Nascido em Bauru, no interior de São Paulo, em 31 de março de 1942, Ronaldo Poletti era filho de Ribelle Poletti, paulista de origem italiana, e de Zaida Pinto de Britto, natural de Alagoas, e ainda na infância mudou-se para a Capital Paulista, onde fez o curso primário no agora extinto Colégio Stafford, o curso ginasial no tradicional Colégio São Bento e o curso clássico no Colégio Rio Branco. Mais tarde, cursou a Faculdade de Direito do Largo de São Francisco, onde foi aluno de Miguel Reale, Alfredo Buzaid e Goffredo Telles Junior, autores que muito marcaram a sua formação jurídica e tinham pertencido à Ação Integralista Brasileira (AIB) e se conservavam fiéis aos princípios essencialmente cristãos e brasileiros do Integralismo, aos quais, aliás, o então acadêmico Poletti aderiu depois de estudar profundamente a obra de Plínio Salgado, tornando-se inclusive um dos mais ilustres vultos da chamada Segunda Geração Integralista.
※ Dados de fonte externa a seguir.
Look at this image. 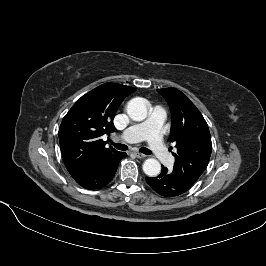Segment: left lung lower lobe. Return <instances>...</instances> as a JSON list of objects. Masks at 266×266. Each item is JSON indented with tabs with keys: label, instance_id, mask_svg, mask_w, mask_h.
Masks as SVG:
<instances>
[{
	"label": "left lung lower lobe",
	"instance_id": "1",
	"mask_svg": "<svg viewBox=\"0 0 266 266\" xmlns=\"http://www.w3.org/2000/svg\"><path fill=\"white\" fill-rule=\"evenodd\" d=\"M146 181L154 191L165 197L179 196L190 189V186L174 177L168 169L163 166L160 175L154 178L147 177Z\"/></svg>",
	"mask_w": 266,
	"mask_h": 266
}]
</instances>
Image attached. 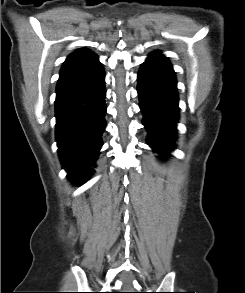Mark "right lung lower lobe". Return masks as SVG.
<instances>
[{"instance_id": "obj_1", "label": "right lung lower lobe", "mask_w": 245, "mask_h": 293, "mask_svg": "<svg viewBox=\"0 0 245 293\" xmlns=\"http://www.w3.org/2000/svg\"><path fill=\"white\" fill-rule=\"evenodd\" d=\"M105 72L93 73L56 90L55 116L58 153L74 183L87 179L96 166L106 127Z\"/></svg>"}]
</instances>
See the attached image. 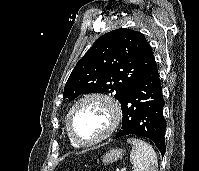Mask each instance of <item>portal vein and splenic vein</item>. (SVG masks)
Here are the masks:
<instances>
[{"label": "portal vein and splenic vein", "mask_w": 199, "mask_h": 171, "mask_svg": "<svg viewBox=\"0 0 199 171\" xmlns=\"http://www.w3.org/2000/svg\"><path fill=\"white\" fill-rule=\"evenodd\" d=\"M128 168H125V169H123V170H121V171H125V170H127Z\"/></svg>", "instance_id": "18ae733b"}]
</instances>
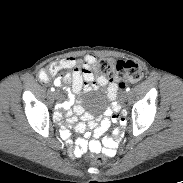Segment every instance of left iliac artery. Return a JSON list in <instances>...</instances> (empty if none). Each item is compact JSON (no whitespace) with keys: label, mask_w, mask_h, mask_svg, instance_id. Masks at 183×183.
Returning a JSON list of instances; mask_svg holds the SVG:
<instances>
[{"label":"left iliac artery","mask_w":183,"mask_h":183,"mask_svg":"<svg viewBox=\"0 0 183 183\" xmlns=\"http://www.w3.org/2000/svg\"><path fill=\"white\" fill-rule=\"evenodd\" d=\"M126 91H127V92H129V91H130V88H129V87H127V88H126Z\"/></svg>","instance_id":"1"}]
</instances>
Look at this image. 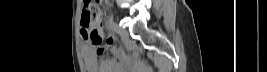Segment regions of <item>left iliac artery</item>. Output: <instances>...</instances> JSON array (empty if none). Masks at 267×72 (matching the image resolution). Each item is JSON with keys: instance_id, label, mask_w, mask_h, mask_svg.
<instances>
[{"instance_id": "1", "label": "left iliac artery", "mask_w": 267, "mask_h": 72, "mask_svg": "<svg viewBox=\"0 0 267 72\" xmlns=\"http://www.w3.org/2000/svg\"><path fill=\"white\" fill-rule=\"evenodd\" d=\"M109 26L112 31L118 32V25L114 21H111Z\"/></svg>"}]
</instances>
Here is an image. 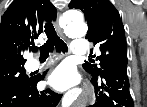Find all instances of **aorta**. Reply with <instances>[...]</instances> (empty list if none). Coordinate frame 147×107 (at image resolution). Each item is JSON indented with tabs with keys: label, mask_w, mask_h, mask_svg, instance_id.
Listing matches in <instances>:
<instances>
[{
	"label": "aorta",
	"mask_w": 147,
	"mask_h": 107,
	"mask_svg": "<svg viewBox=\"0 0 147 107\" xmlns=\"http://www.w3.org/2000/svg\"><path fill=\"white\" fill-rule=\"evenodd\" d=\"M64 32L71 38H81L87 33V26L80 17H72L65 19ZM78 101L81 105H85L88 102V97L85 94H80ZM64 106V105H63Z\"/></svg>",
	"instance_id": "aorta-1"
}]
</instances>
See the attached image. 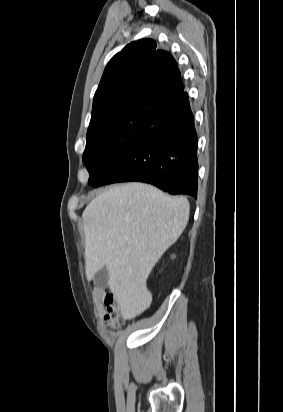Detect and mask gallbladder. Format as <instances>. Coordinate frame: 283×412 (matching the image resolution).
Returning <instances> with one entry per match:
<instances>
[{"label": "gallbladder", "mask_w": 283, "mask_h": 412, "mask_svg": "<svg viewBox=\"0 0 283 412\" xmlns=\"http://www.w3.org/2000/svg\"><path fill=\"white\" fill-rule=\"evenodd\" d=\"M94 284L101 289H104L108 284L109 273L106 266L98 270L94 275Z\"/></svg>", "instance_id": "obj_1"}]
</instances>
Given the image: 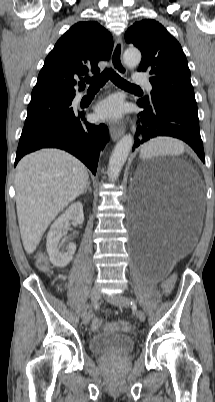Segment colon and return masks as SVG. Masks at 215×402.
I'll return each mask as SVG.
<instances>
[{"label": "colon", "instance_id": "obj_1", "mask_svg": "<svg viewBox=\"0 0 215 402\" xmlns=\"http://www.w3.org/2000/svg\"><path fill=\"white\" fill-rule=\"evenodd\" d=\"M38 266L41 269L46 270L47 263L44 258H40L38 260ZM173 286H174L173 278H169L166 281H164L162 284L163 289H161L159 292L160 297L161 298H170L172 295L171 290L173 289ZM103 327H104V322L102 319L96 318L92 321V330L93 331H95V332L100 331ZM109 327L112 330H117V331H121V332H131L133 329V327L130 323L124 322V321L111 324Z\"/></svg>", "mask_w": 215, "mask_h": 402}]
</instances>
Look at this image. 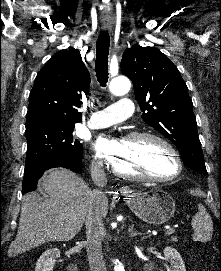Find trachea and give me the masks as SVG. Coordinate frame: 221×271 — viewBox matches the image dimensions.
<instances>
[{
    "instance_id": "3493384b",
    "label": "trachea",
    "mask_w": 221,
    "mask_h": 271,
    "mask_svg": "<svg viewBox=\"0 0 221 271\" xmlns=\"http://www.w3.org/2000/svg\"><path fill=\"white\" fill-rule=\"evenodd\" d=\"M110 37L106 31L100 33L96 45V77L101 86H106L108 81V54Z\"/></svg>"
}]
</instances>
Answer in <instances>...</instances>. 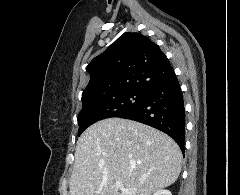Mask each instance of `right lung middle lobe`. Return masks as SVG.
<instances>
[{"mask_svg":"<svg viewBox=\"0 0 240 195\" xmlns=\"http://www.w3.org/2000/svg\"><path fill=\"white\" fill-rule=\"evenodd\" d=\"M146 93V91L125 89L98 98L83 99V107L78 115V136L99 120L118 117L137 107L145 99Z\"/></svg>","mask_w":240,"mask_h":195,"instance_id":"1","label":"right lung middle lobe"}]
</instances>
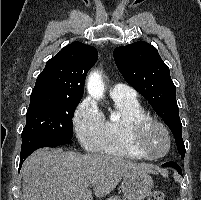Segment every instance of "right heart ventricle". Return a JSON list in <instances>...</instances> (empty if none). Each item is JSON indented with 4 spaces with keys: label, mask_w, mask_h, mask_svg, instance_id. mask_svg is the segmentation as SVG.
<instances>
[{
    "label": "right heart ventricle",
    "mask_w": 201,
    "mask_h": 200,
    "mask_svg": "<svg viewBox=\"0 0 201 200\" xmlns=\"http://www.w3.org/2000/svg\"><path fill=\"white\" fill-rule=\"evenodd\" d=\"M112 97L116 117L103 118L101 146L97 152L130 159L144 157L132 147L129 141V125L137 118L146 116V112L136 98Z\"/></svg>",
    "instance_id": "obj_1"
}]
</instances>
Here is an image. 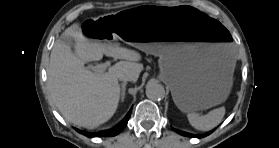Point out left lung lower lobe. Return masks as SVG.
Returning a JSON list of instances; mask_svg holds the SVG:
<instances>
[{
  "instance_id": "obj_1",
  "label": "left lung lower lobe",
  "mask_w": 279,
  "mask_h": 148,
  "mask_svg": "<svg viewBox=\"0 0 279 148\" xmlns=\"http://www.w3.org/2000/svg\"><path fill=\"white\" fill-rule=\"evenodd\" d=\"M174 131H176L177 133H179V134H181L183 136L194 137V138H202V137H205L208 134H210V133H207V134H204V135H193V134H190V133H187V132H183V131H180V130H177V129H174Z\"/></svg>"
}]
</instances>
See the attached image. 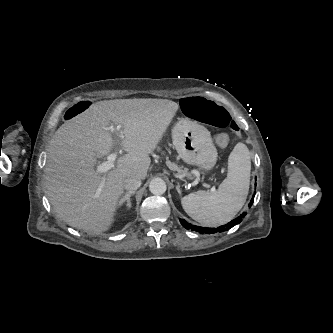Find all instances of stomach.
Listing matches in <instances>:
<instances>
[{
    "label": "stomach",
    "instance_id": "1",
    "mask_svg": "<svg viewBox=\"0 0 333 333\" xmlns=\"http://www.w3.org/2000/svg\"><path fill=\"white\" fill-rule=\"evenodd\" d=\"M172 139L184 162L198 166L203 173L213 169L218 153L211 143L210 132L204 126L189 118H182L172 129Z\"/></svg>",
    "mask_w": 333,
    "mask_h": 333
}]
</instances>
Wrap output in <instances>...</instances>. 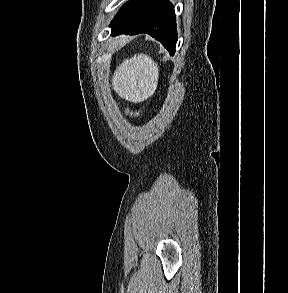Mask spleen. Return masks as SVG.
I'll use <instances>...</instances> for the list:
<instances>
[{
	"mask_svg": "<svg viewBox=\"0 0 288 293\" xmlns=\"http://www.w3.org/2000/svg\"><path fill=\"white\" fill-rule=\"evenodd\" d=\"M158 76L157 63L148 55L138 54L116 68L112 86L121 98L141 102L154 94Z\"/></svg>",
	"mask_w": 288,
	"mask_h": 293,
	"instance_id": "3e777b00",
	"label": "spleen"
}]
</instances>
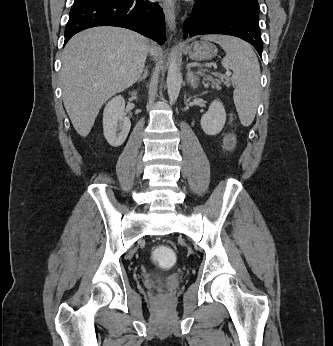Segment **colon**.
I'll list each match as a JSON object with an SVG mask.
<instances>
[{"label": "colon", "mask_w": 333, "mask_h": 346, "mask_svg": "<svg viewBox=\"0 0 333 346\" xmlns=\"http://www.w3.org/2000/svg\"><path fill=\"white\" fill-rule=\"evenodd\" d=\"M224 145L227 149L232 150L236 146V136L233 132H227L224 136ZM154 264H158V271H168L169 268H174L175 252L174 249H169L168 244H157L155 249ZM159 294H163V290H159Z\"/></svg>", "instance_id": "obj_1"}]
</instances>
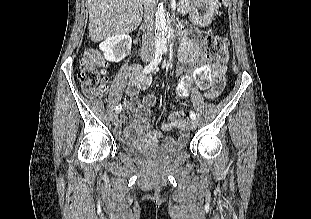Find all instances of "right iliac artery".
I'll list each match as a JSON object with an SVG mask.
<instances>
[{
	"mask_svg": "<svg viewBox=\"0 0 311 219\" xmlns=\"http://www.w3.org/2000/svg\"><path fill=\"white\" fill-rule=\"evenodd\" d=\"M161 60H162V49H157L155 51L154 59L144 68L143 73L147 74L153 71ZM121 109H122L121 104L116 106V113H120Z\"/></svg>",
	"mask_w": 311,
	"mask_h": 219,
	"instance_id": "82829eb1",
	"label": "right iliac artery"
}]
</instances>
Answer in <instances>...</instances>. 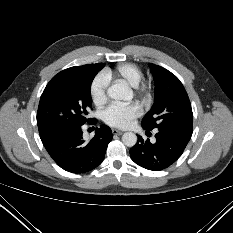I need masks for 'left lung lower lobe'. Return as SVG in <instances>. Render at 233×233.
I'll return each instance as SVG.
<instances>
[{"label":"left lung lower lobe","instance_id":"0a47b994","mask_svg":"<svg viewBox=\"0 0 233 233\" xmlns=\"http://www.w3.org/2000/svg\"><path fill=\"white\" fill-rule=\"evenodd\" d=\"M147 130V129H145ZM156 142L138 137L130 149L131 159L141 167L152 171L163 170L172 165L183 153L191 135L178 131H159Z\"/></svg>","mask_w":233,"mask_h":233}]
</instances>
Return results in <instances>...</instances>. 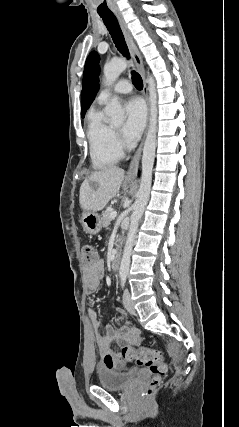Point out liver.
I'll return each instance as SVG.
<instances>
[{"label": "liver", "instance_id": "6515ba94", "mask_svg": "<svg viewBox=\"0 0 239 427\" xmlns=\"http://www.w3.org/2000/svg\"><path fill=\"white\" fill-rule=\"evenodd\" d=\"M124 174V170L117 166H109L93 172L81 184L79 194L81 208L94 212L104 209L119 192Z\"/></svg>", "mask_w": 239, "mask_h": 427}]
</instances>
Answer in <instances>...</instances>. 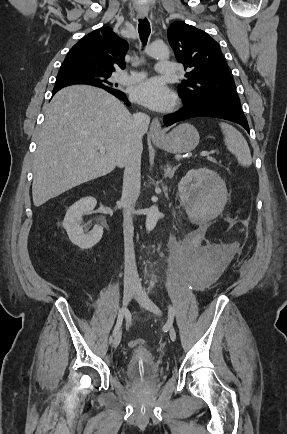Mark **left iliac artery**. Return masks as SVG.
<instances>
[{"label": "left iliac artery", "instance_id": "44dca946", "mask_svg": "<svg viewBox=\"0 0 287 434\" xmlns=\"http://www.w3.org/2000/svg\"><path fill=\"white\" fill-rule=\"evenodd\" d=\"M151 286L154 287V281H151ZM168 314H169L170 318L174 317V315H175V310L170 305L168 306Z\"/></svg>", "mask_w": 287, "mask_h": 434}]
</instances>
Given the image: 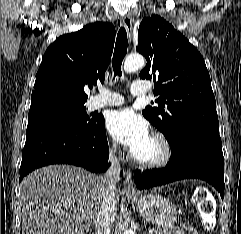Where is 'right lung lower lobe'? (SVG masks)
I'll list each match as a JSON object with an SVG mask.
<instances>
[{"instance_id":"98d812e1","label":"right lung lower lobe","mask_w":241,"mask_h":234,"mask_svg":"<svg viewBox=\"0 0 241 234\" xmlns=\"http://www.w3.org/2000/svg\"><path fill=\"white\" fill-rule=\"evenodd\" d=\"M108 158L103 117L98 118L89 129L64 124L30 127L27 128L22 151L20 180L33 170L49 164H72L91 172L105 171Z\"/></svg>"}]
</instances>
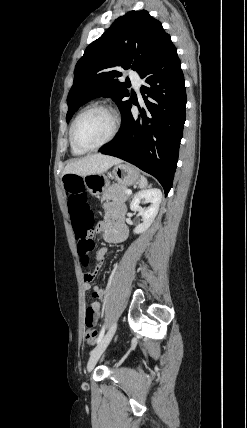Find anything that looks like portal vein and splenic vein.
Masks as SVG:
<instances>
[{"label": "portal vein and splenic vein", "mask_w": 247, "mask_h": 428, "mask_svg": "<svg viewBox=\"0 0 247 428\" xmlns=\"http://www.w3.org/2000/svg\"><path fill=\"white\" fill-rule=\"evenodd\" d=\"M125 193L129 195V194H131V193H132V191H131V190H129V189H127V190L125 191Z\"/></svg>", "instance_id": "portal-vein-and-splenic-vein-1"}]
</instances>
Nesse período, publicou diversos trabalhos sobre temas que iam da Filosofia do Direito à Literatura e, como restou dito, militou ativamente no Partido de Representação Popular (PRP) e no Movimento Águia Branca, participando das atividades do Grêmio Cultural Jackson de Figueiredo e da Confederação de Centros Culturais da Juventude (CCCJ) e fundando, na faculdade de que era aluno, o Partido de Representação Acadêmica, orientado pelos mesmos princípios do Partido de Representação Popular, bem sintetizados no lema “Deus, Pátria e Família”.

Alfredo Buzaid

Tendo se formado em Ciências Jurídicas e Sociais pela Faculdade de Direito da USP em 1966 e advogado em São Paulo por alguns anos, foi Poletti nomeado promotor público em 1969, com apenas vinte e sete anos de idade, atuando como membro do Ministério Público do Estado de São Paulo nos municípios de Penápolis e Bilac, bem como na Capital Paulista. No início da década de 1970, a convite de Alfredo Buzaid, então Ministro da Justiça, mudou-se para Brasília, onde atuou inicialmente no Ministério da Justiça, de que foi consultor entre os anos de 1972 e 1979, e mais tarde foi, dentre outras coisas, consultor jurídico do Ministério da Aeronáutica, diretor-geral de Secretaria do Supremo Tribunal Federal (STF), consultor-geral da República, presidente do Instituto Histórico e Geográfico do Distrito Federal (IHGDF) e da União dos Romanistas Brasileiros (URBS) e professor da Faculdade de Direito da Universidade de Brasília, pela qual se tornou mestre em 1991, com a dissertação intitulada A vertente romanista da dicotomia Direito Público/Privado, e doutor em 2007, com a tese Elementos para um conceito jurídico de Império. Um dos mais notáveis jusfilósofos, historiadores do Direito e romanistas brasileiros, desviou-se Poletti da maioria dos nossos romanistas pela importância que deu ao Direito do povo do Lácio, como, aliás, bem assinalou o Prof. Acacio Vaz de Lima Filho, que igualmente tem plena consciência de que, diversamente do que supõem alguns, não foram os romanos gigantes apenas no campo do Direito Privado, como também no âmbito do Direito Público.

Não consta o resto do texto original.